Step-by-step explanation:
To solve these quadratic equations, we can use the quadratic formula.
a) For the equation x^2-12x-28=0, the quadratic formula gives us: x = (-b ± √(b^2 - 4ac)) / (2a). Plugging in the values a=1, b=-12, and c=-28, we get x = (12 ± √(144 - 4(1)(-28))) / (2(1)). Simplifying gives us x = (12 ± √(400)) / 2. The two solutions are x = 7 and x = -4.
b) For the equation 2x^2+4x-5=0, the quadratic formula gives us: x = (-b ± √(b^2 - 4ac)) / (2a). Plugging in the values a=2, b=4, and c=-5, we get x = (-4 ± √(16 - 4(2)(-5))) / (2(2)). Simplifying gives us x = (-4 ± √(56)) / 4. The two solutions are x = -1.37 and x = 0.87.
c) For the equation x^2-2x=2, we first rearrange it to x^2-2x-2=0. Then, we use the quadratic formula: x = (-b ± √(b^2 - 4ac)) / (2a). Plugging in the values a=1, b=-2, and c=-2, we get x = (2 ± √(4 - 4(1)(-2))) / (2(1)). Simplifying gives us x = (2 ± √(12)) / 2. The two solutions are x = 1 + √3 and x = 1 - √3.

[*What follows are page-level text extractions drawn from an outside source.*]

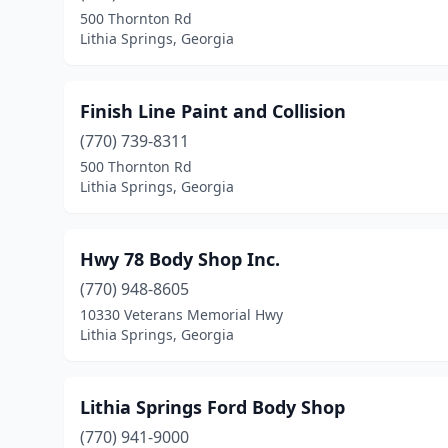
500 Thornton Rd
Lithia Springs, Georgia
Finish Line Paint and Collision
(770) 739-8311
500 Thornton Rd
Lithia Springs, Georgia
Hwy 78 Body Shop Inc.
(770) 948-8605
10330 Veterans Memorial Hwy
Lithia Springs, Georgia
Lithia Springs Ford Body Shop
(770) 941-9000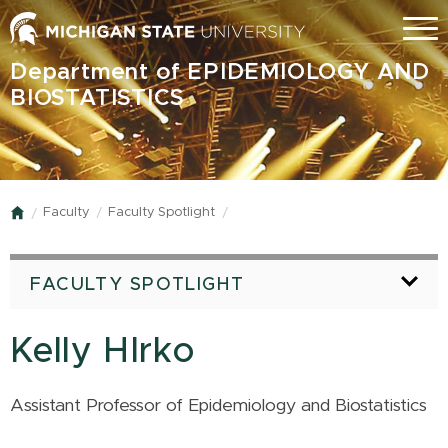
Skip
Menu
to
main
Department of EPIDEMIOLOGY AND
content
BIOSTATISTICS
Faculty
Faculty Spotlight
Home
FACULTY SPOTLIGHT
Kelly HIrko
Assistant Professor of Epidemiology and Biostatistics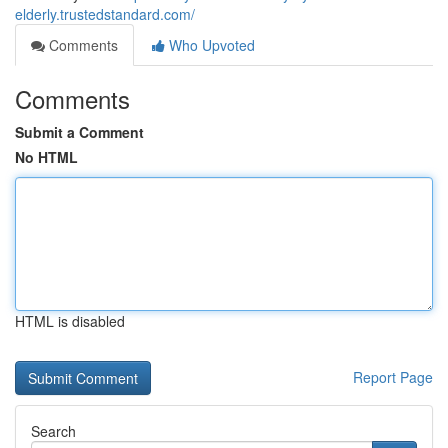
elderly.trustedstandard.com/
Comments
Who Upvoted
Comments
Submit a Comment
No HTML
HTML is disabled
Report Page
Search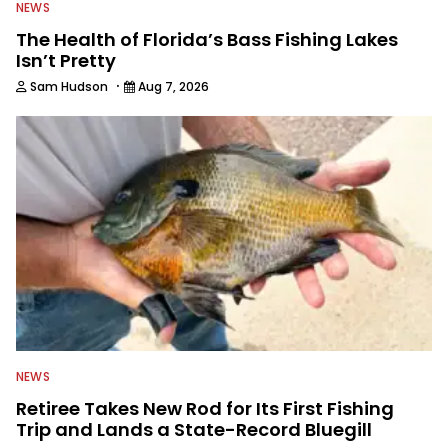
NEWS
The Health of Florida’s Bass Fishing Lakes
Isn’t Pretty
·
Sam Hudson
Aug 7, 2026
NEWS
Retiree Takes New Rod for Its First Fishing
Trip and Lands a State-Record Bluegill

d) For the equation x^2+8x=0, we first rearrange it to x^2+8x+0=0. Then, we use the quadratic formula: x = (-b ± √(b^2 - 4ac)) / (2a). Plugging in the values a=1, b=8, and c=0, we get x = (-8 ± √(64 - 4(1)(0))) / (2(1)). Simplifying gives us x = (-8 ± √(64)) / 2. The two solutions are x = -4 and x = 0.